The CEOs of the three major telecom companies are struggling with stock prices that rarely rise. Although they are leading digital transformation based on artificial intelligence (AI), big data, and cloud services following the commercialization of 5G, the combined market capitalization of the three telecom companies falls far short of that of a single company like Naver or Kakao. SK Telecom, which needs to expedite its group governance restructuring, as well as KT and LG Uplus, have all prioritized "enhancing corporate value" as one of their key management tasks for next year.


◆"Undervalued" Telecom 3 Companies' Stock Price Concerns

According to industry sources on the 7th, the three telecom companies have set a policy to enhance their corporate value through strategies such as subsidiary initial public offerings (IPOs), group restructuring (business structure reorganization), and expansion of new businesses next year. Each company is also considering measures such as share buybacks and dividend increases.


This is based on the management's judgment that their stock prices are undervalued in the market. As of the closing price on the 4th, the market capitalizations of the three telecom companies were SK Telecom at 19.3386 trillion KRW, KT at 6.3711 trillion KRW, and LG Uplus at 5.1738 trillion KRW. Even combined (30.8835 trillion KRW), their total market cap does not surpass Naver (48.2934 trillion KRW) or Kakao (34.3849 trillion KRW).

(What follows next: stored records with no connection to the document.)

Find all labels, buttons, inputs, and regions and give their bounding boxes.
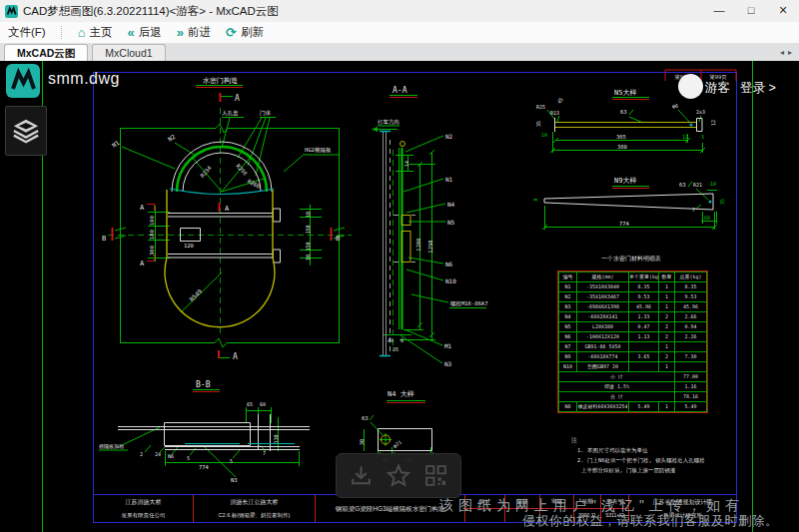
layers-button[interactable]	[5, 106, 47, 156]
minimize-button[interactable]: —	[703, 0, 735, 22]
section-aa: A-A 行车方向 N2 N1 N4 N5 N6 N10 螺栓M16-86A7 M…	[372, 86, 488, 367]
aa-dim-8: 8	[400, 337, 403, 343]
bb-dim-7: 7	[263, 450, 266, 456]
aa-label-direction: 行车方向	[378, 119, 400, 126]
qrcode-icon[interactable]	[423, 463, 448, 488]
layers-icon	[12, 118, 40, 144]
n4-dim-phi21: φ21	[392, 439, 402, 450]
home-icon: ⌂	[78, 26, 86, 39]
label-n1: N1	[111, 139, 121, 149]
n4-weld-63: 63	[362, 415, 369, 421]
tab-scroll-right-icon[interactable]: ▸	[786, 48, 794, 57]
forward-button[interactable]: »前进	[177, 25, 211, 40]
n9-weld-63: 63	[679, 182, 686, 188]
dim-r234: R234	[199, 164, 213, 179]
table-weld-row: 焊缝 1.5%1.16	[559, 382, 707, 392]
drawing-filename: smm.dwg	[48, 70, 120, 88]
n5-dim-3: 3	[701, 134, 704, 140]
window-title: CAD梦想画图(6.3.20221114)<游客> - MxCAD云图	[23, 4, 279, 19]
notes-title: 注	[571, 436, 577, 445]
n5-title: N5大样	[614, 89, 636, 97]
aa-arrowhead	[372, 127, 378, 132]
bb-label-n3: N3	[231, 477, 238, 483]
download-icon[interactable]	[349, 463, 374, 488]
mxcad-logo[interactable]	[6, 64, 40, 102]
n5-dim-45: 45	[556, 96, 564, 104]
n9-dim-r21: R21	[693, 182, 702, 188]
section-bb: B-B 横隔板加劲 2 24 N6 5 5 N3 774 65 60 110 7	[99, 380, 310, 483]
marker-a3: A	[225, 205, 230, 213]
refresh-button[interactable]: ⟳刷新	[226, 25, 264, 40]
bb-white-lines	[118, 414, 310, 451]
tab-mxcad-cloud[interactable]: MxCAD云图	[4, 44, 88, 61]
table-row: N3-698X6X139845.96145.96	[559, 302, 707, 312]
bb-title: B-B	[196, 380, 211, 389]
table-row: N9-60X10X7743.6527.30	[559, 352, 707, 362]
aa-cyan-caps	[380, 132, 391, 356]
n9-dim-774: 774	[619, 221, 630, 227]
aa-label-n1: N1	[445, 176, 453, 183]
maximize-button[interactable]: □	[735, 0, 767, 22]
bb-label-stiffener: 横隔板加劲	[99, 443, 124, 450]
n4-dim-30r: 30	[359, 439, 365, 445]
window-titlebar: CAD梦想画图(6.3.20221114)<游客> - MxCAD云图 — □ …	[0, 0, 799, 22]
aa-title: A-A	[393, 86, 407, 95]
n5-bar-yellow	[555, 123, 696, 128]
file-menu[interactable]: 文件(F)	[8, 25, 46, 40]
dim-150b: 150	[305, 242, 311, 251]
bb-dim-65: 65	[247, 401, 253, 407]
n9-dim-35: 35	[719, 199, 725, 205]
n5-dim-12r: 12	[710, 120, 716, 126]
home-button[interactable]: ⌂主页	[78, 25, 113, 40]
aa-dim-14: 14	[403, 161, 409, 167]
login-link[interactable]: 登录 >	[740, 80, 776, 97]
bb-dim-110: 110	[273, 434, 279, 443]
aa-label-m1: M1	[444, 342, 452, 349]
table-subtotal-row: 小 计77.00	[559, 372, 707, 382]
username-label: 游客	[705, 80, 730, 97]
mxcad-logo-icon	[6, 64, 40, 98]
viewer-toolbar	[336, 453, 461, 498]
n5-dim-365: 365	[616, 134, 626, 140]
marker-a-bottom: A	[233, 352, 238, 361]
table-row: N4-60X20X1411.3322.66	[559, 312, 707, 322]
dim-300: 300	[149, 246, 155, 256]
n9-dim-8: 8	[532, 198, 538, 201]
tab-scroll-left-icon[interactable]: ◂	[778, 48, 786, 57]
back-icon: «	[128, 26, 135, 39]
dim-120: 120	[184, 243, 194, 249]
star-icon[interactable]	[386, 463, 411, 489]
back-button[interactable]: «后退	[128, 25, 162, 40]
n9-dim-60: 60	[704, 215, 710, 221]
bb-dim-5b: 5	[230, 458, 233, 464]
n9-title: N9大样	[614, 177, 636, 185]
close-button[interactable]: ✕	[767, 0, 799, 22]
n5-weld-63: 63	[620, 109, 627, 115]
table-header-row: 编号规格(mm)单个重量(kg)数量总重(kg)	[559, 272, 707, 282]
tab-mxcloud1[interactable]: MxCloud1	[92, 44, 165, 61]
aa-label-n10: N10	[445, 277, 456, 284]
n5-dim-phi6: φ6	[672, 103, 678, 110]
aa-green-lines	[376, 96, 486, 364]
menubar: 文件(F) ⌂主页 «后退 »前进 ⟳刷新	[0, 22, 799, 44]
dim-180: 180	[149, 230, 155, 240]
n5-dim-12: 12	[682, 134, 688, 140]
table-total-row: 合 计78.16	[559, 392, 707, 402]
table-row: N2-35X10X34679.5319.53	[559, 292, 707, 302]
aa-dim-1280: 1280	[415, 238, 421, 251]
n5-weld-dot	[690, 124, 693, 127]
table-row: N7GB91-86 5X501	[559, 342, 707, 352]
avatar[interactable]	[678, 74, 703, 99]
table-row: N1-35X10X30408.3518.35	[559, 282, 707, 292]
tabbar: MxCAD云图 MxCloud1 ◂▸	[0, 44, 799, 61]
n9-dim-7: 7	[692, 207, 695, 213]
bb-dim-60: 60	[260, 401, 266, 407]
aa-label-n4: N4	[447, 201, 455, 208]
n5-dim-10: 10	[541, 132, 547, 138]
note-line-3: 上半部分焊好后, 门板上涂一层防锈漆	[581, 467, 676, 474]
table-row: N8橡皮材料60X30X32545.4915.49	[559, 402, 707, 412]
bb-dim-774: 774	[199, 464, 210, 470]
aa-dim-1298: 1298	[427, 240, 433, 253]
main-title: 水密门构造	[203, 77, 238, 85]
table-row: N5L20X3800.4720.94	[559, 322, 707, 332]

The three telecom companies lament that they are confined within the traditional 'telecom' industry, which bears heavy network investment burdens and regulatory impacts, and thus are not properly recognized in the market as leading companies of the 'Digital New Deal.' Internally, there are even criticisms asking, "Why are we not classified as beneficiaries of the Digital New Deal?" This is closely related to the recent aggressive push by the three companies to move beyond traditional telecom. CEO Koo expressed at a press conference held in October, "The biggest concern in the second half of the year has been that the stock price, i.e., corporate value, is not well reflected in the market."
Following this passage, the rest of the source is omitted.